- **Task to carry out**
Set down each entry below exactly as written, keeping the pictures out.

- **Source records**
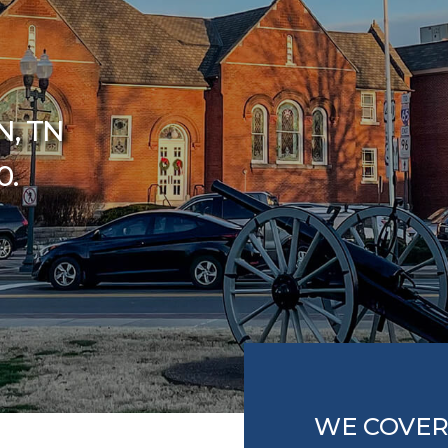
N, TN
0.
WE COVER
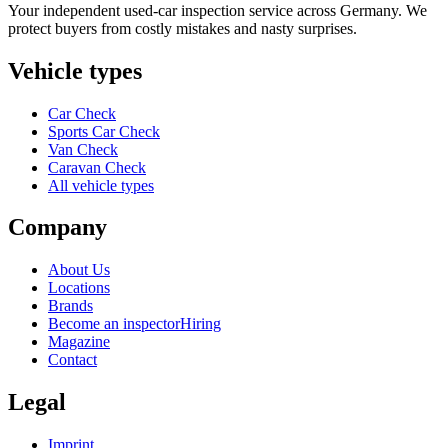
Your independent used-car inspection service across Germany. We
protect buyers from costly mistakes and nasty surprises.
Vehicle types
Car Check
Sports Car Check
Van Check
Caravan Check
All vehicle types
Company
About Us
Locations
Brands
Become an inspector
Hiring
Magazine
Contact
Legal
Imprint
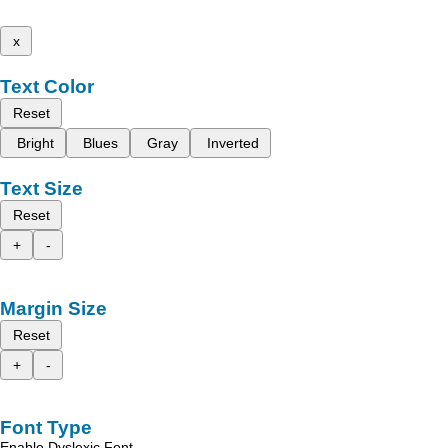
x
Text Color
Reset
Bright
Blues
Gray
Inverted
Text Size
Reset
+
-
Margin Size
Reset
+
-
Font Type
Enable Dyslexic Font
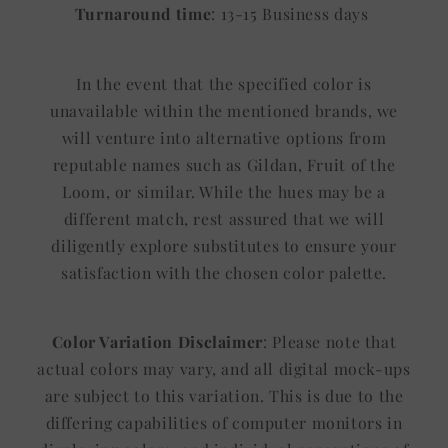
Turnaround time
: 13-15 Business days
In the event that the specified color is
unavailable within the mentioned brands, we
will venture into alternative options from
reputable names such as Gildan, Fruit of the
Loom, or similar. While the hues may be a
different match, rest assured that we will
diligently explore substitutes to ensure your
satisfaction with the chosen color palette.
Color Variation Disclaimer
: Please note that
actual colors may vary, and all digital mock-ups
are subject to this variation. This is due to the
differing capabilities of computer monitors in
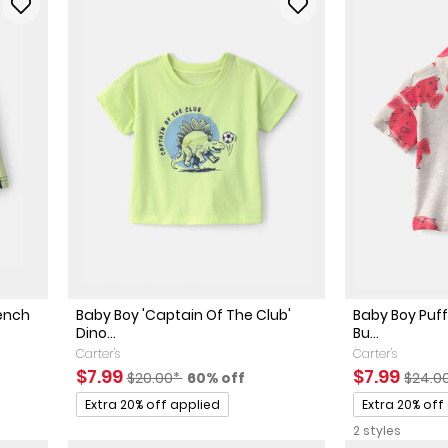
rench
Baby Boy 'Captain Of The Club'
Baby Boy Puff
Dino...
Bu...
Carter's
Carter's
ed Retail Price
discount
Sale Price
Manufactured Suggested Retail Price
Percent of discount
Sale Price
Manuf
$7.99
$7.99
$20.00*
60% off
$24.0
Promotions
Promotions
Extra 20% off applied
Extra 20% off
2 styles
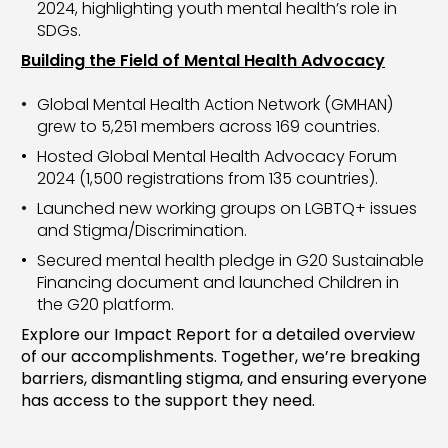
2024, highlighting youth mental health’s role in
SDGs.
Building the Field of Mental Health Advocacy
Global Mental Health Action Network (GMHAN)
grew to 5,251 members across 169 countries.
Hosted Global Mental Health Advocacy Forum
2024 (1,500 registrations from 135 countries).
Launched new working groups on LGBTQ+ issues
and Stigma/Discrimination.
Secured mental health pledge in G20 Sustainable
Financing document and launched Children in
the G20 platform.
Explore our Impact Report for a detailed overview
of our accomplishments. Together, we’re breaking
barriers, dismantling stigma, and ensuring everyone
has access to the support they need.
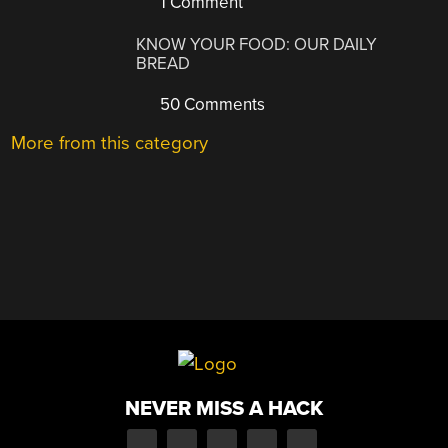
1 Comment
KNOW YOUR FOOD: OUR DAILY
BREAD
50 Comments
More from this category
NEVER MISS A HACK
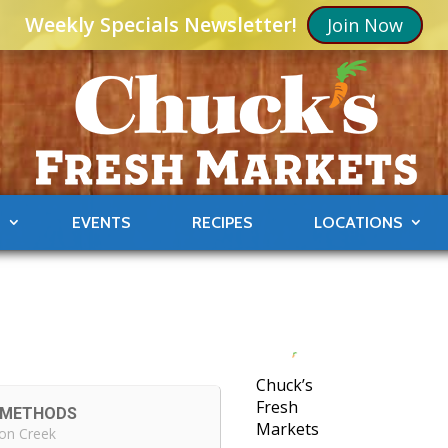
Weekly Specials Newsletter!
Join Now
S
EVENTS
RECIPES
LOCATIONS
Chuck’s
Fresh
G METHODS
Markets
on Creek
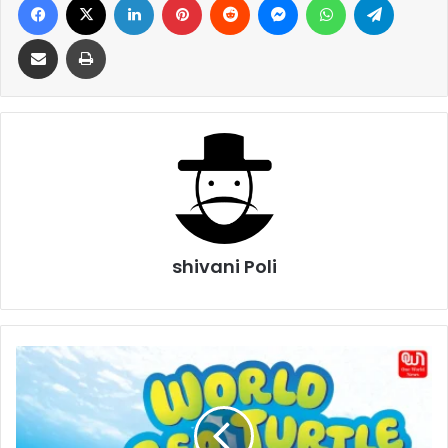
Share via Email
Print
shivani Poli
World
Sea
Turtle
Day
2026:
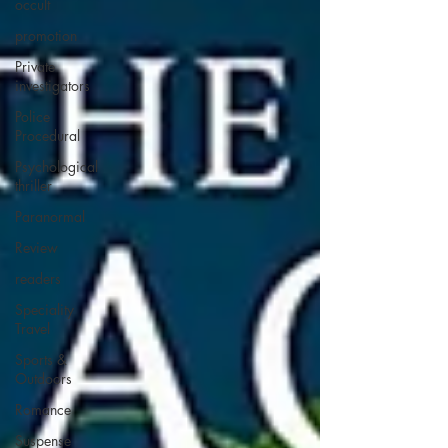
occult
promotion
Private
investigators
Police
Procedural
Psychological
thriller
Paranormal
Review
readers
Speciality
Travel
Sports &
Outdoors
Romance
Suspense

- **Solution to this task**
N, TN
0.
WE COVER
Your independent used-car inspection service across Germany. We
protect buyers from costly mistakes and nasty surprises.
Vehicle types
Car Check
Sports Car Check
Van Check
Caravan Check
All vehicle types
Company
About Us
Locations
Brands
Become an inspector
Hiring
Magazine
Contact
Legal
Imprint
x
Text Color
Reset
Bright
Blues
Gray
Inverted
Text Size
Reset
+
-
Margin Size
Reset
+
-
Font Type
Enable Dyslexic Font
Turnaround time
: 13-15 Business days
In the event that the specified color is
unavailable within the mentioned brands, we
will venture into alternative options from
reputable names such as Gildan, Fruit of the
Loom, or similar. While the hues may be a
different match, rest assured that we will
diligently explore substitutes to ensure your
satisfaction with the chosen color palette.
Color Variation Disclaimer
: Please note that
actual colors may vary, and all digital mock-ups
are subject to this variation. This is due to the
differing capabilities of computer monitors in
rench
Baby Boy 'Captain Of The Club'
Baby Boy Puff
Dino...
Bu...
Carter's
Carter's
ed Retail Price
discount
Sale Price
Manufactured Suggested Retail Price
Percent of discount
Sale Price
Manuf
$7.99
$7.99
$20.00*
60% off
$24.0
Promotions
Promotions
Extra 20% off applied
Extra 20% off
2 styles
2024, highlighting youth mental health’s role in
SDGs.
Building the Field of Mental Health Advocacy
Global Mental Health Action Network (GMHAN)
grew to 5,251 members across 169 countries.
Hosted Global Mental Health Advocacy Forum
2024 (1,500 registrations from 135 countries).
Launched new working groups on LGBTQ+ issues
and Stigma/Discrimination.
Secured mental health pledge in G20 Sustainable
Financing document and launched Children in
the G20 platform.
Explore our Impact Report for a detailed overview
of our accomplishments. Together, we’re breaking
barriers, dismantling stigma, and ensuring everyone
has access to the support they need.
1 Comment
KNOW YOUR FOOD: OUR DAILY
BREAD
50 Comments
More from this category
NEVER MISS A HACK
Weekly Specials Newsletter!
Join Now
S
EVENTS
RECIPES
LOCATIONS
Chuck’s
Fresh
G METHODS
Markets
on Creek
Share via Email
Print
shivani Poli
World
Sea
Turtle
Day
2026:
occult
promotion
Private
investigators
Police
Procedural
Psychological
thriller
Paranormal
Review
readers
Speciality
Travel
Sports &
Outdoors
Romance
Suspense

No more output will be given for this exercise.